Matrix Multiply Unit (MM Unit) Module

Description

The Matrix Multiply Unit (hs_npu_mm_unit) is designed to execute matrix multiplication operations efficiently as part of the ScaleNPU, leveraging a scalable systolic array structure. This module orchestrates data flow from input FIFOs to a systolic array, managing matrix inputs and controlling data propagation with gatekeepers to achieve a "diagonal delay," which enables proper timing and alignment of data across matrix rows and columns during computation.

The systolic array structure allows Matrix A (input data) to flow horizontally and Matrix B (weight data) to flow vertically through the array, with each multiplication and accumulation taking place synchronously at each node. The data comes from internal memory units implemented as a array of FIFOs and the results are re-organized by gatekeeper modules at the end of the systolic array.

Note

For a deeper understanding of systolic architectures and how matrix multiplication is implemented in this design, see this reference article. This is one of the most important and uselful sources the designers used to create the whole NPU!!

Parameters

Parameter Name Type Default Description
SIZE int 8 Size of the systolic array (dimensions SIZE x SIZE).
INPUT_DATA_WIDTH int 16 Width of input data for Matrix A (int8).
OUTPUT_DATA_WIDTH int 32 Width of output data (int32).
WEIGHT_DATA_WIDTH int 16 Width of weight data for Matrix B (int8).
INPUT_FIFO_DEPTH int 10 Depth of input FIFOs.
WEIGHT_FIFO_DEPTH int 8 Depth of weight FIFOs (generally set equal to or greater than the systolic array size).

By default 16 bit are is used to prevent overflow, yet all the weight and input data should be 8 bit.

I/O Table

Input Table

Input Name Direction Type Description
clk Input logic Clock signal for synchronization.
rst_n Input logic Reset signal, active-low.
flush_input_fifos Input logic Flush signal for input FIFOs.
flush_weight_fifos Input logic Flush signal for weight FIFOs.
input_matrix_row Input logic[INPUT_DATA_WIDTH-1:0][SIZE] Row of the input matrix (Matrix A) for FIFO input.
input_fifo_valid_i Input logic Valid signal for input FIFOs.
weight_matrix_row Input logic[WEIGHT_DATA_WIDTH-1:0][SIZE] Row of the weight matrix (Matrix B) for FIFO input.
weight_fifo_valid_i Input logic Valid signal for weight FIFOs.
input_sums Input logic[OUTPUT_DATA_WIDTH-1:0][SIZE] Initial sum values for systolic array computation.
enable_weights Input logic Enable signal for weights input to the systolic array.
start_input_gatekeeper Input logic Start signal for the first input gatekeeper, cascading the start for others.
start_output_gatekeeper Input logic Start signal for the first output gatekeeper, cascading the start for others.
enable_cycles_in Input uword Number of cycles to enable gatekeepers for synchronized data flow.

Output Table

Output Name Direction Type Description
input_fifo_ready_o Output logic[SIZE] Ready signal array for input FIFOs.
weight_fifo_ready_o Output logic[SIZE] Ready signal array for weight FIFOs.
output_data Output logic[OUTPUT_DATA_WIDTH-1:0][SIZE] Computed output data from the systolic array.
valid_o Output logic[SIZE] Valid signal array for output data availability.

Module Behavior and Data Flow

  • Input FIFOs and Gatekeepers: Each element of Matrix A (input data) flows through an input FIFO and gatekeeper before reaching the systolic array.

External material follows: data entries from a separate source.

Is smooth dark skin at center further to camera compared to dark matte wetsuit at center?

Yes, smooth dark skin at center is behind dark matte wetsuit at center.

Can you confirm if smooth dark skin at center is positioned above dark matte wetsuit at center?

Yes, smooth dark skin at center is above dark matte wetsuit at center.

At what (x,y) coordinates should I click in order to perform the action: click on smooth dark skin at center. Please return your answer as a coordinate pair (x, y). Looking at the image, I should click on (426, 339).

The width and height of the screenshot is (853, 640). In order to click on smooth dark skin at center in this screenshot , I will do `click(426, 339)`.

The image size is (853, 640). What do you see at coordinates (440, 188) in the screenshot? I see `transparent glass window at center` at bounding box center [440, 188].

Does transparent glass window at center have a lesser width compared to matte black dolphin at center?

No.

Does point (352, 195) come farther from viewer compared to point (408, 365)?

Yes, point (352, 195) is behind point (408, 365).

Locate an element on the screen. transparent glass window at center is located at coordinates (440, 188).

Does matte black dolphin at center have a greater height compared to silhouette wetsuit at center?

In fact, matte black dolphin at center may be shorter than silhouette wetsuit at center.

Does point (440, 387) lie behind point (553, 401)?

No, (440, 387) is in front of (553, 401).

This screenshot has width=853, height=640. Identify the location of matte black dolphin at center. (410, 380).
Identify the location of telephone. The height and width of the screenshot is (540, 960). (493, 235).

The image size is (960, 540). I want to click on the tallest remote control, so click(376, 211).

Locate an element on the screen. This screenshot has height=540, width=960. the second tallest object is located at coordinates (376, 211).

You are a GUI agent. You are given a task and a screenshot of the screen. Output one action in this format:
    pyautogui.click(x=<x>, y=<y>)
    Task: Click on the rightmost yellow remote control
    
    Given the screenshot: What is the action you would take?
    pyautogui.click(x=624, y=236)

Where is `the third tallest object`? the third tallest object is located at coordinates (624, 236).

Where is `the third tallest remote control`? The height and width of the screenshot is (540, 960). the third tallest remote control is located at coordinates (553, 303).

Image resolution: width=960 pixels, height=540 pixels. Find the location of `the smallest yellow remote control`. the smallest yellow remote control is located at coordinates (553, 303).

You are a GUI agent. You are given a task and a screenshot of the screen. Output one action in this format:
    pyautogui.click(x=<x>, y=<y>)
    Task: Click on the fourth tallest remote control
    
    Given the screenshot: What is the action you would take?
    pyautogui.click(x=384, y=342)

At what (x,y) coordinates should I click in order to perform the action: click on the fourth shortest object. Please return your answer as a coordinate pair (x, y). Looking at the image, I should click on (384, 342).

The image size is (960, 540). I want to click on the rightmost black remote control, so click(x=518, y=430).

Gatekeepers create a "diagonal delay" effect, allowing data to arrive in staggered cycles, so that the systolic array aligns row and column inputs correctly for matrix multiplication.

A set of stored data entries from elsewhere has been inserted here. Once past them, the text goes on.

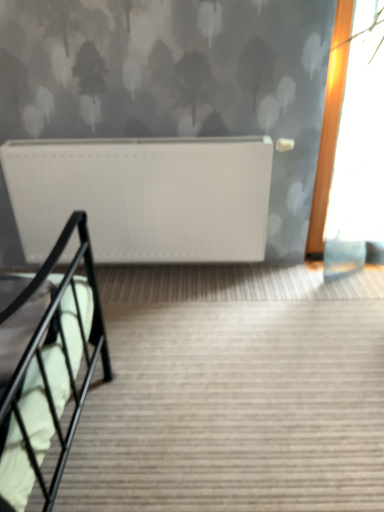 The height and width of the screenshot is (512, 384). Identify the location of vacant space in white matte radiator at upper center (from a real-world perspective). (158, 269). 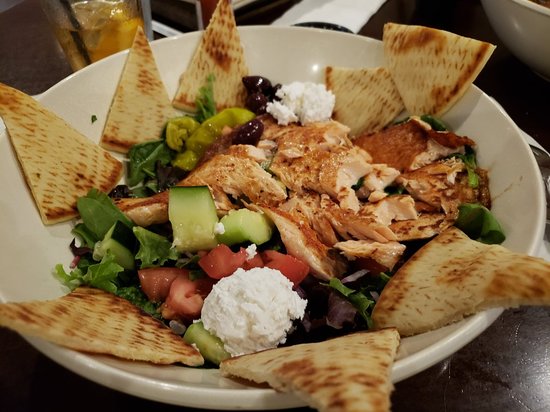 Find the location of a particular element. This screenshot has width=550, height=412. table is located at coordinates (496, 360). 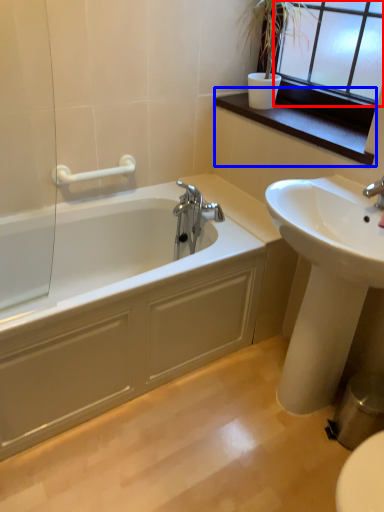 Question: Which object is closer to the camera taking this photo, window frame (highlighted by a red box) or window sill (highlighted by a blue box)?

Choices:
 (A) window frame
 (B) window sill

Answer: (A) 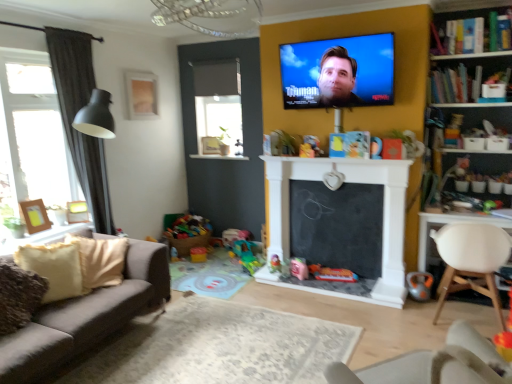 The image size is (512, 384). Identify the location of vacant region to the left of white matte chair at right, the 2th chair in the front-to-back sequence. (402, 321). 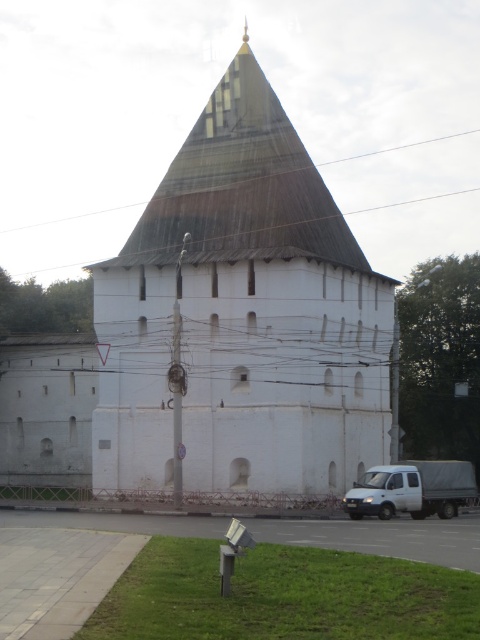 Who is shorter, white matte truck at lower right or brown wooden power line at upper center?

white matte truck at lower right is shorter.

This screenshot has height=640, width=480. What do you see at coordinates (411, 490) in the screenshot? I see `white matte truck at lower right` at bounding box center [411, 490].

Is point (365, 493) positioned behind point (319, 164)?

No.

Where is `white matte truck at lower right`? This screenshot has width=480, height=640. white matte truck at lower right is located at coordinates (411, 490).

Is point (269, 241) positioned after point (336, 160)?

No, it is not.

Measure the distance between point (264,369) and camera.

Point (264,369) is 226.25 feet from camera.

The image size is (480, 640). In order to click on white stone chapel at center in this screenshot , I will do `click(240, 317)`.

This screenshot has width=480, height=640. What are the coordinates of `white stone chapel at center` in the screenshot? It's located at (240, 317).

What do you see at coordinates (240, 317) in the screenshot?
I see `white stone chapel at center` at bounding box center [240, 317].

Does white stone chapel at center appear under white matte truck at lower right?

No.

Between point (206, 337) and point (381, 499), which one is positioned in front?

Point (381, 499) is more forward.

Locate an element on the screen. This screenshot has width=480, height=640. white stone chapel at center is located at coordinates (240, 317). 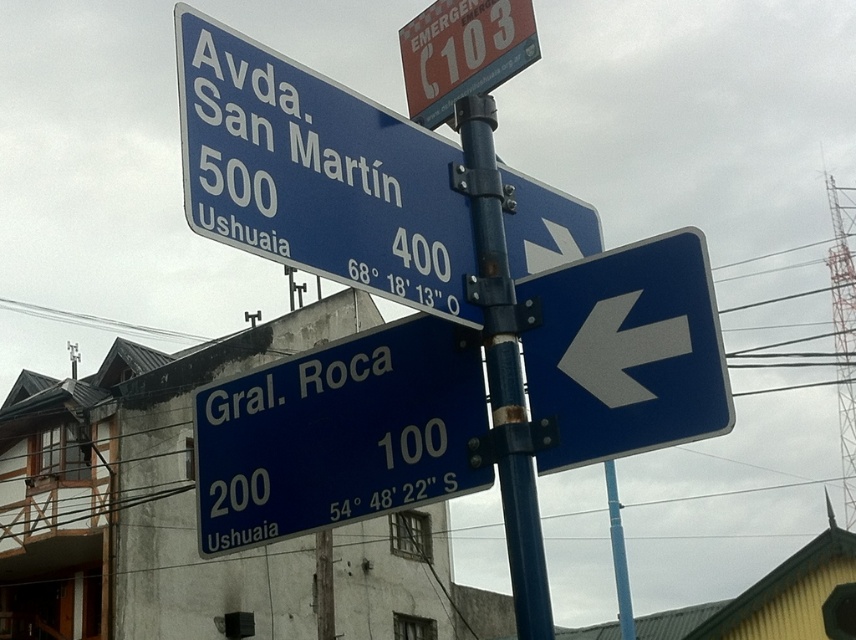 Question: Among these points, which one is farthest from the camera?

Choices:
 (A) (302, 436)
 (B) (191, 38)
 (C) (483, 90)

Answer: (C)

Question: Is blue metallic sign at lower left to the right of metallic emergency sign at upper center from the viewer's perspective?

Choices:
 (A) yes
 (B) no

Answer: (B)

Question: Among these objects, which one is farthest from the camera?

Choices:
 (A) blue metallic sign at lower left
 (B) metallic emergency sign at upper center

Answer: (B)

Question: Estimate the real-world distances between objects in this image. Which object is farther from the blue metallic sign at lower left?

Choices:
 (A) metallic emergency sign at upper center
 (B) blue metallic street sign at upper center
 (C) metallic blue pole at center

Answer: (A)

Question: Does metallic blue pole at center have a lesser width compared to metallic emergency sign at upper center?

Choices:
 (A) no
 (B) yes

Answer: (B)

Question: Does blue metallic sign at lower left appear under metallic blue pole at center?

Choices:
 (A) yes
 (B) no

Answer: (A) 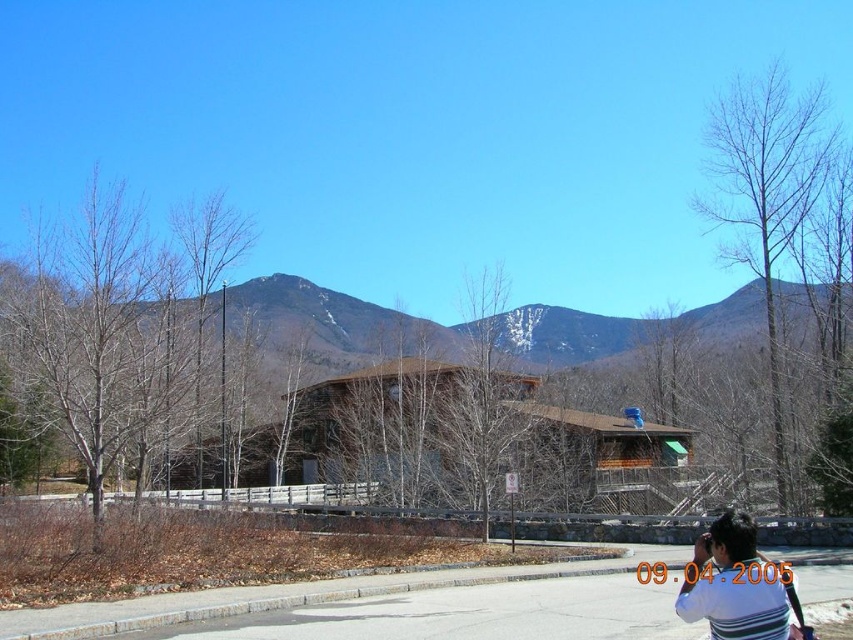 Question: Which object is positioned closest to the bare wood tree at center?

Choices:
 (A) bare branches at left
 (B) bare wood tree at right
 (C) snowy brown mountain at center

Answer: (C)

Question: Is bare branches at left to the right of snowy brown mountain at center from the viewer's perspective?

Choices:
 (A) no
 (B) yes

Answer: (A)

Question: Does bare wood tree at right have a lesser width compared to bare wood tree at center?

Choices:
 (A) no
 (B) yes

Answer: (A)

Question: Which point is farther to the camera?

Choices:
 (A) snowy brown mountain at center
 (B) bare branches at left

Answer: (A)

Question: Observing the image, what is the correct spatial positioning of snowy brown mountain at center in reference to white striped shirt at lower right?

Choices:
 (A) left
 (B) right

Answer: (A)

Question: Which object is closer to the camera taking this photo?

Choices:
 (A) white striped shirt at lower right
 (B) bare wood tree at center
 (C) bare wood tree at right

Answer: (A) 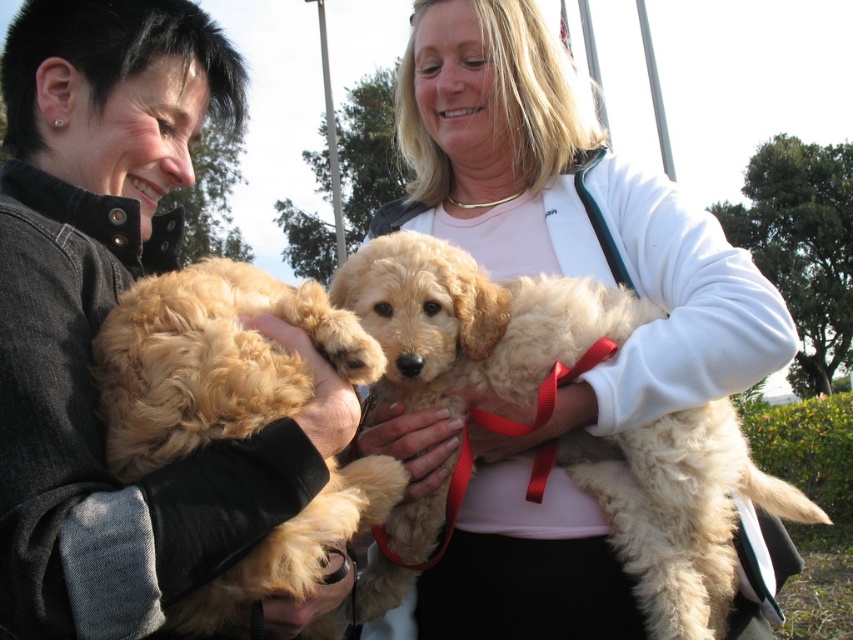 You are a photographer trying to capture a clear photo of both the fluffy golden fur at left and the fluffy beige puppy at center. Which one should you focus on first to ensure it appears sharp in the image?

You should focus on the fluffy golden fur at left first because it is closer to the viewer than the fluffy beige puppy at center, so focusing on the closer object ensures it will be sharp.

  • Weight FIFOs: Each element of Matrix B (weight data) flows directly from a FIFO into the systolic array. The weights propagate vertically through columns without delay.

  • Systolic Array Operation: The systolic array performs multiply-accumulate operations on data as it propagates across rows (Matrix A) and down columns (Matrix B), computing partial sums at each node. The computed results are passed downwards and accumulated row by row until reaching the final row, where they are collected as the final output.

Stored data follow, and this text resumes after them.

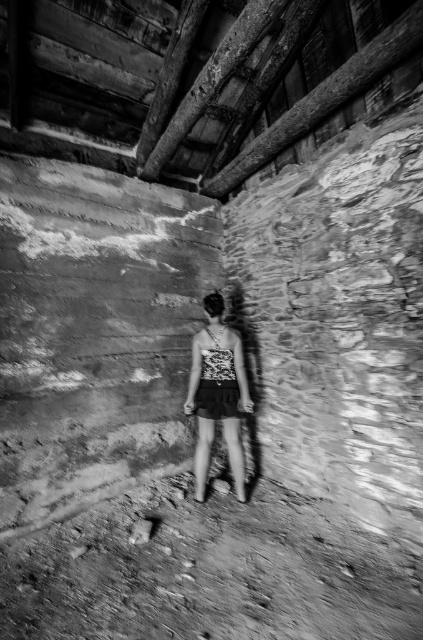 You are standing at the point marked as point (208,572) in the old building. What is the surface you are standing on?

The point (208,572) is on dirt track at lower center, so you are standing on a dirt track.

You are a photographer trying to capture the printed fabric tank top at center in the foreground while including the dirt track at lower center in the background. Given the camera you have can only focus on objects within 30 inches of each other, will you be able to achieve this composition?

The distance between the dirt track at lower center and the printed fabric tank top at center is 34.02 inches, which exceeds the camera focus range of 30 inches. Therefore, you won t be able to have both in focus simultaneously.

You are a photographer trying to capture the dirt track at lower center and the printed fabric tank top at center in the same frame. Which object should you zoom in on to ensure both are visible without cropping?

The dirt track at lower center is wider than the printed fabric tank top at center, so you should zoom out to include both objects in the frame. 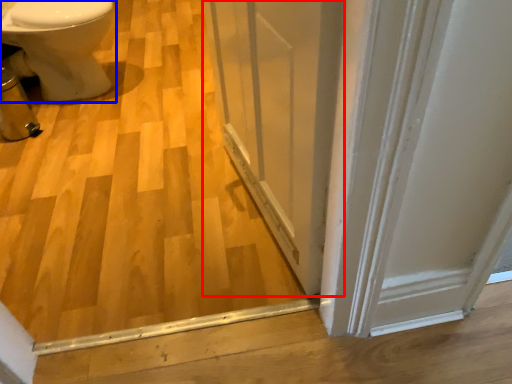 Question: Which of the following is the closest to the observer, screen door (highlighted by a red box) or bidet (highlighted by a blue box)?

Choices:
 (A) screen door
 (B) bidet

Answer: (A) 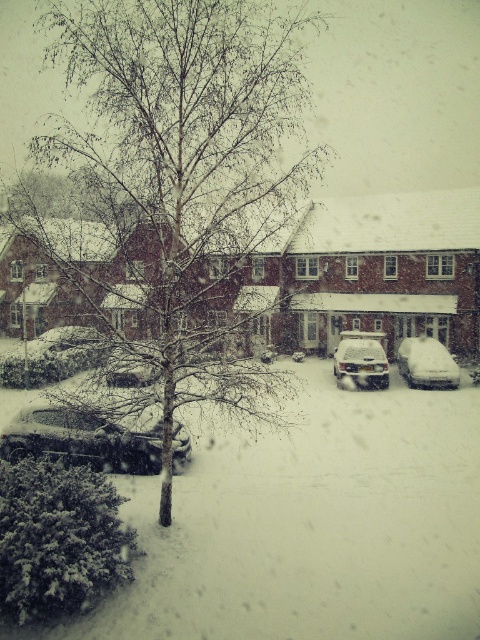 Is white fluffy snow at center smaller than snow-covered car at center?

Incorrect, white fluffy snow at center is not smaller in size than snow-covered car at center.

Can you confirm if white fluffy snow at center is shorter than snow-covered car at center?

Yes, white fluffy snow at center is shorter than snow-covered car at center.

Measure the distance between white fluffy snow at center and camera.

They are 7.70 meters apart.

Find the location of a particular element. The height and width of the screenshot is (640, 480). white fluffy snow at center is located at coordinates (312, 525).

Does bare branches at center have a lesser height compared to shiny silver car at lower left?

Incorrect, bare branches at center's height does not fall short of shiny silver car at lower left's.

Can you confirm if bare branches at center is positioned above shiny silver car at lower left?

Yes, bare branches at center is above shiny silver car at lower left.

Is point (126, 92) farther from viewer compared to point (15, 449)?

That is False.

You are a GUI agent. You are given a task and a screenshot of the screen. Output one action in this format:
    pyautogui.click(x=<x>, y=<y>)
    Task: Click on the bare branches at center
    The width and height of the screenshot is (480, 640).
    Given the screenshot: What is the action you would take?
    pyautogui.click(x=184, y=154)

Between shiny silver car at lower left and sleek silver sedan at center, which one is positioned lower?

shiny silver car at lower left

Can you confirm if shiny silver car at lower left is positioned below sleek silver sedan at center?

Indeed, shiny silver car at lower left is positioned under sleek silver sedan at center.

Where is `shiny silver car at lower left`? shiny silver car at lower left is located at coordinates (84, 440).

  • Output Gatekeepers: Output data from the systolic array is passed through a series of gatekeepers, synchronizing results and controlling output timing. The first output gatekeeper initiates externally, while subsequent ones cascade signals.

Submodule Diagram

The following diagram illustrates the MM Unit’s components and data flow paths, including input FIFOs, gatekeepers, and the systolic array’s integration.

XPU
File Name Type
hs_npu_mm_unit Top Module
hs_npu_fifo Submodule - FIFO
hs_npu_gatekeeper Submodule - Gatekeeper
hs_npu_systolic Submodule - Systolic Array
Emulation C++ model emulating this block